Plagiarism -- repeat offendees

Alex Toth was perhaps the artist's artist in the field of comics and animation. For decades, if you asked people in the industry to name their favorite, Toth would show up with (and sometimes above) names like Will Eisner, Jack Kirby, and Neal Adams. Jules Feiffer famously said that Eisner was the artist other artists stole from. According to this 2006 piece by comics writer and historian Mark Evanier (who worked for most of the major animation houses and comics publishers), Toth was the artist other artists traced.

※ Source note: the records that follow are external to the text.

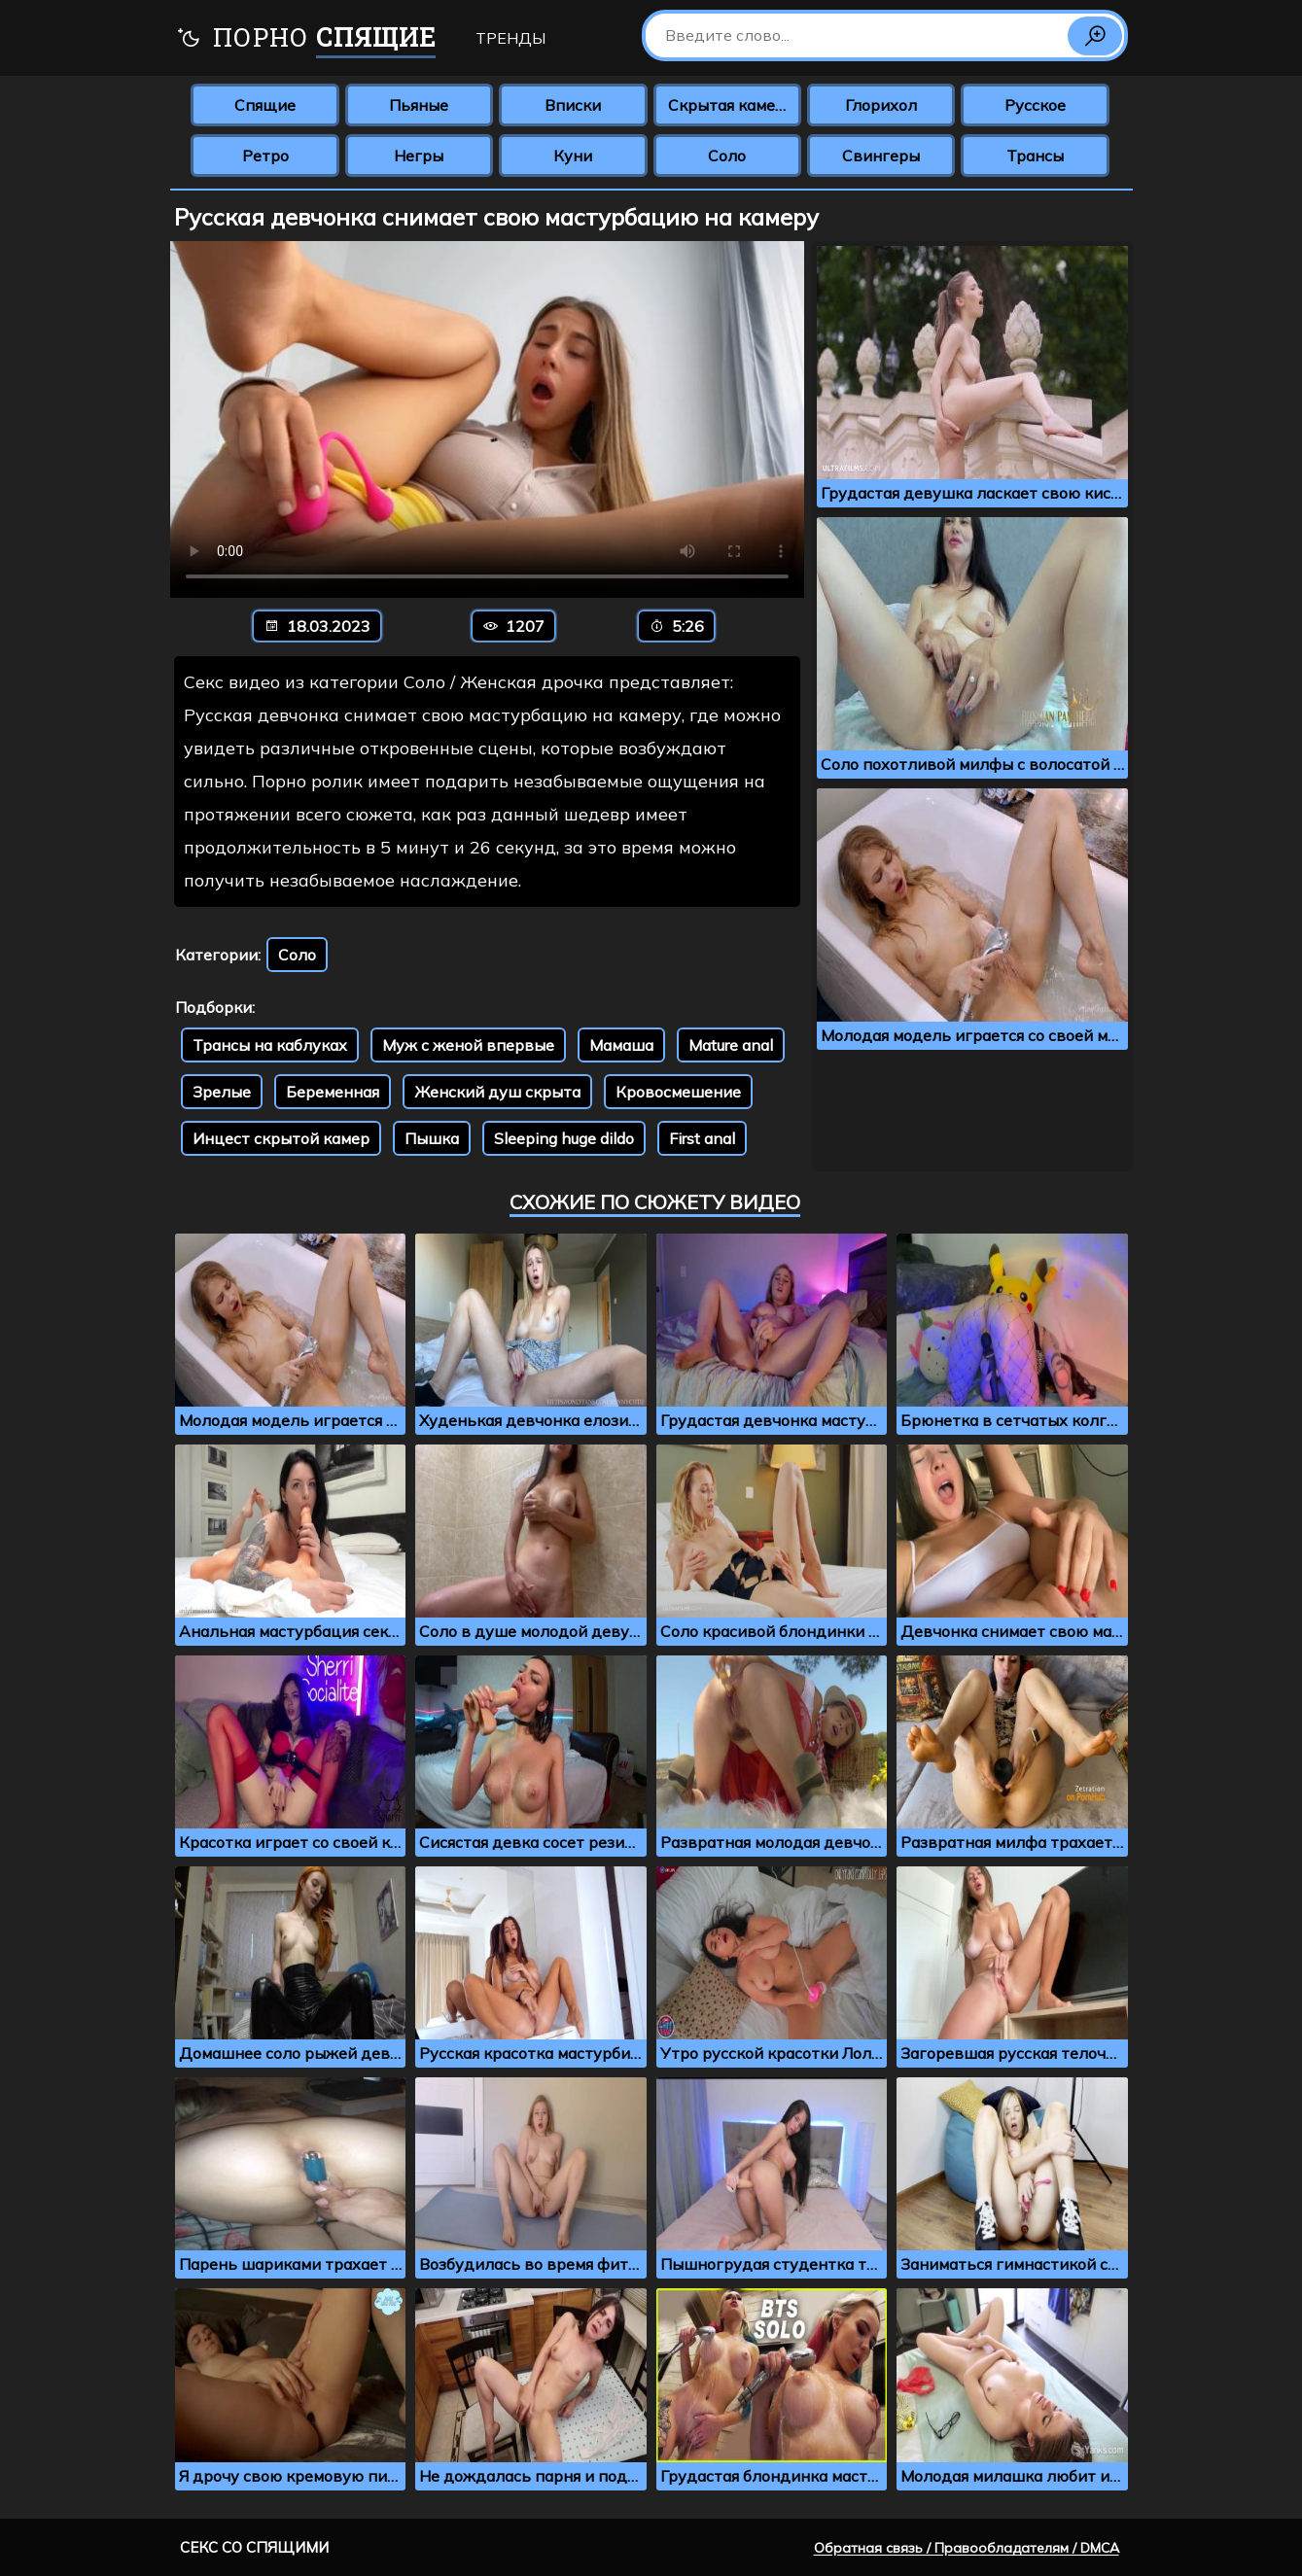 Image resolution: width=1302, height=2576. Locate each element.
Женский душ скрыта (497, 1091)
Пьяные (418, 105)
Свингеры (881, 155)
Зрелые (222, 1091)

After a show was sold and they began making episodes, Alex would usually do model sheets to design the characters — both the regulars and the "incidentals." Incidentals are new characters that appear in only one episode…and there would also be model sheets for vehicles, major props, key pieces of scenery, etc. He produced hundreds of these, perhaps thousands, and they are avidly collected by appreciators of fine comic-style illustration. They were a bit more controversial within the studio where some felt that Toth was the wrong guy to have setting the parameters of what everyone else would then have to draw. Everyone admired his drawing ability but there were those who argued that he was either too good or too special.

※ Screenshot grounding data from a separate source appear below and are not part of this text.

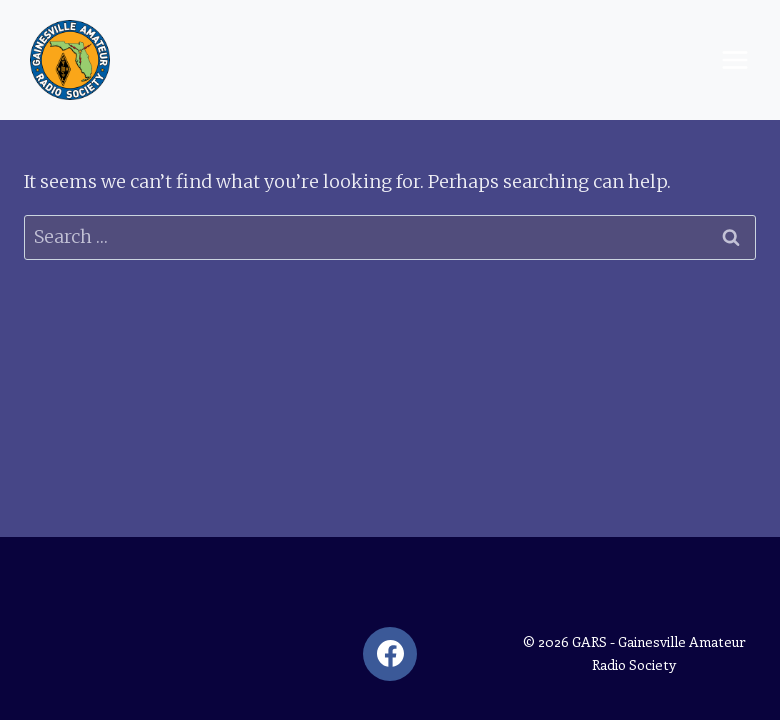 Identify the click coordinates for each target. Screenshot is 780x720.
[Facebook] (390, 654)
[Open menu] (735, 60) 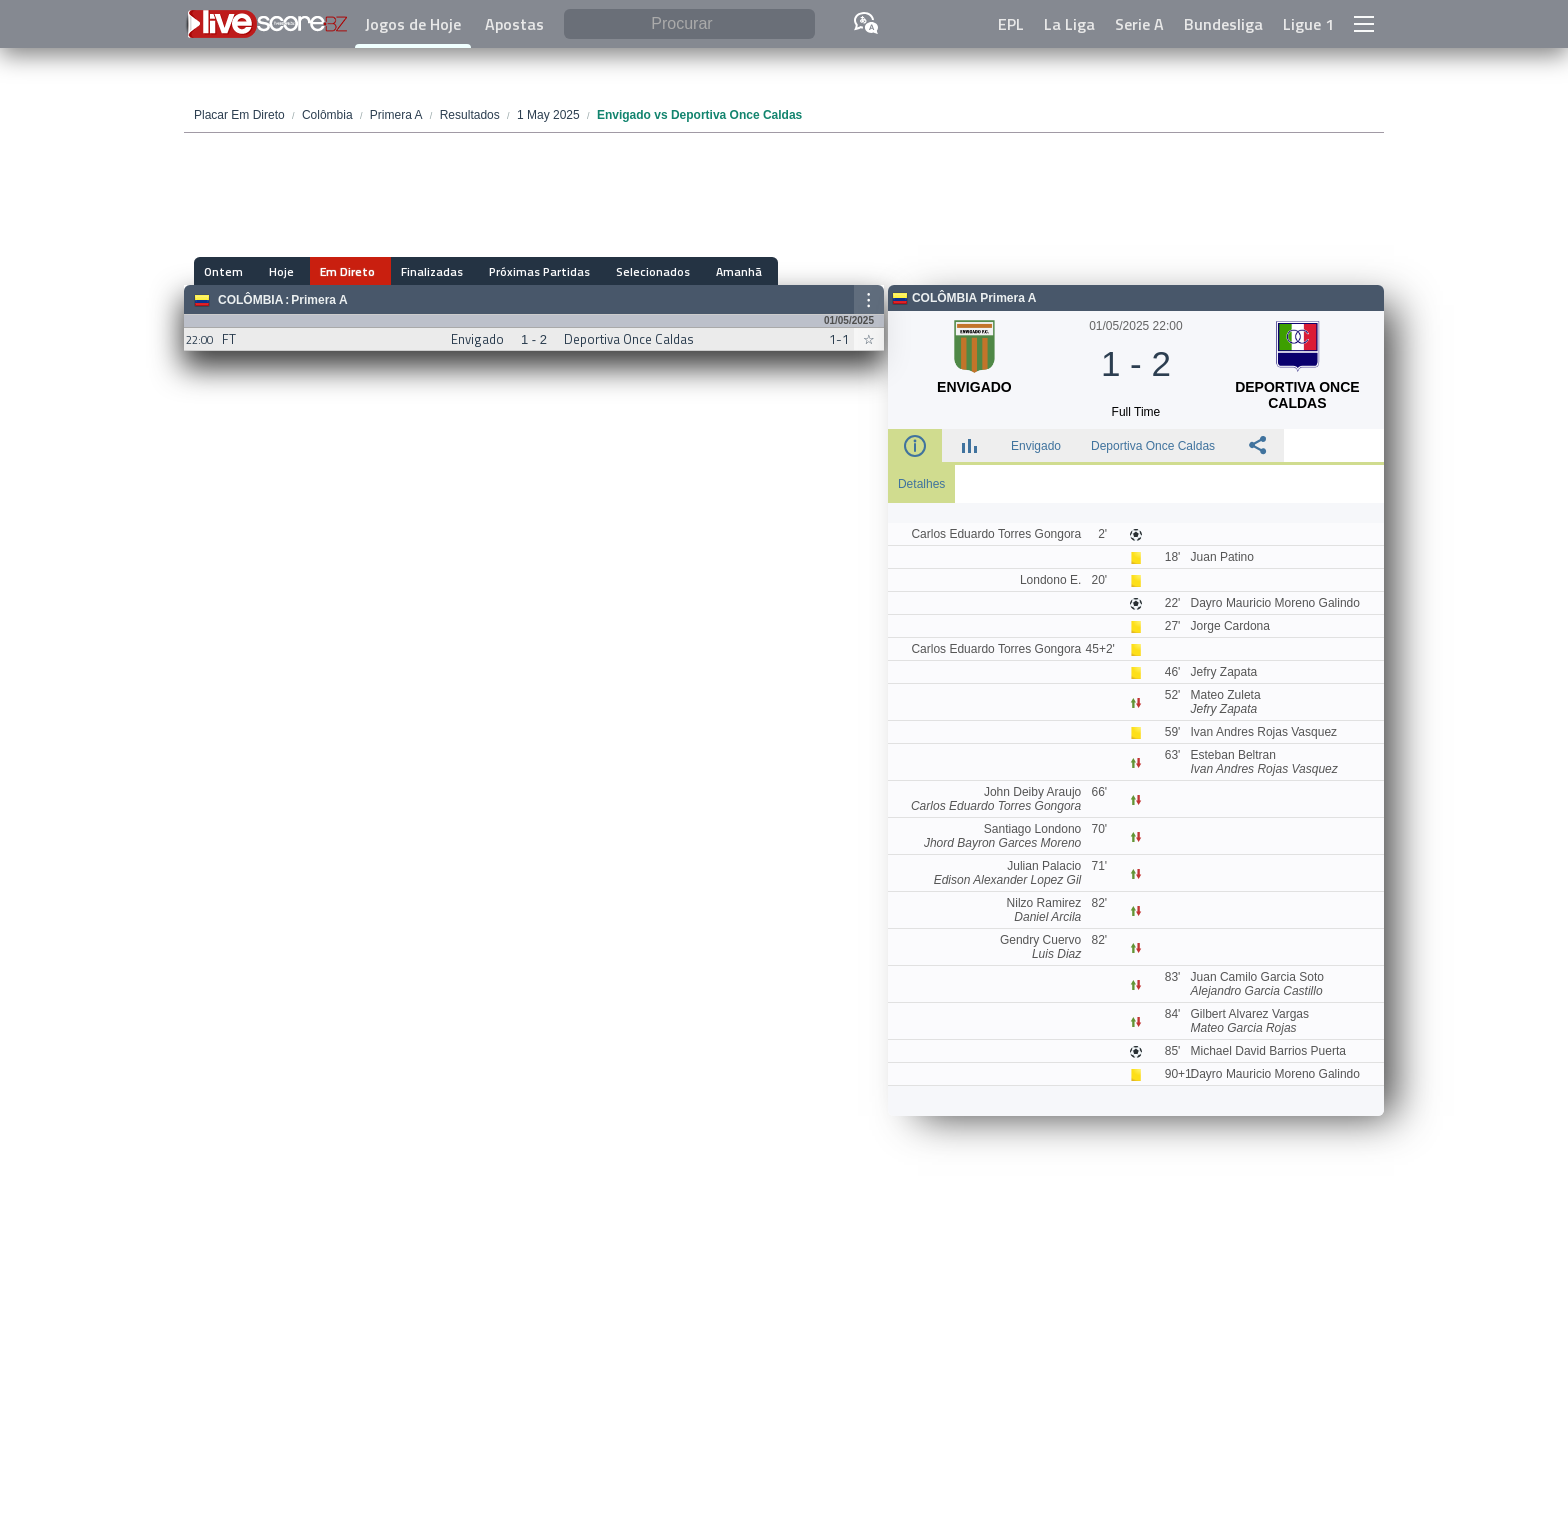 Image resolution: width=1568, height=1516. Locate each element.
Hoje (275, 271)
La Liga (1069, 24)
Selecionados (623, 271)
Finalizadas (414, 271)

In most cases, the artists who would have to then draw the characters based on Alex's models had nowhere near his skills, or at least nowhere near the skills for that kind of illustration. H-B did adventure shows but they also continued to produce shows in what one might call the Yogi Bear style. Depending on what kinds of shows were sold each year and how many, it sometimes happened that a "Yogi Bear" artist would get assigned to an adventure show and many of these otherwise skilled artists struggled to replicate the kind of thing Toth was doing on the model sheets. Even a few artists who were solid in adventure-style art found his work too angular at times. Some Toth model sheets were worked over by others — traced and simplified (some would say, "watered-down") — before they went into production. But many artists were also stimulated by the challenge they presented and found that the designs were solid and, as is necessary with animation, designed with an absolute economy of line.

As I mentioned, animators still hoard and trade copies of them. It is not uncommon that an artist assigned to do up a model sheet of a policeman for some new show will haul out a Toth model sheet of a policeman and trace it, making just enough changes to pass it off as new…or not. I have seen Toth-designed characters appear without modification in shows he had nothing to do with, and I expect we always will. It's just part of the grand legacy that the man leaves us.

1 comment:

  1. Sort of like Ed Wegman. Generations from now, statisticians will still be copying his masterly data analyses and deep insights and passing them off as their own. Even in retirement, the man is an inspiration to all of us.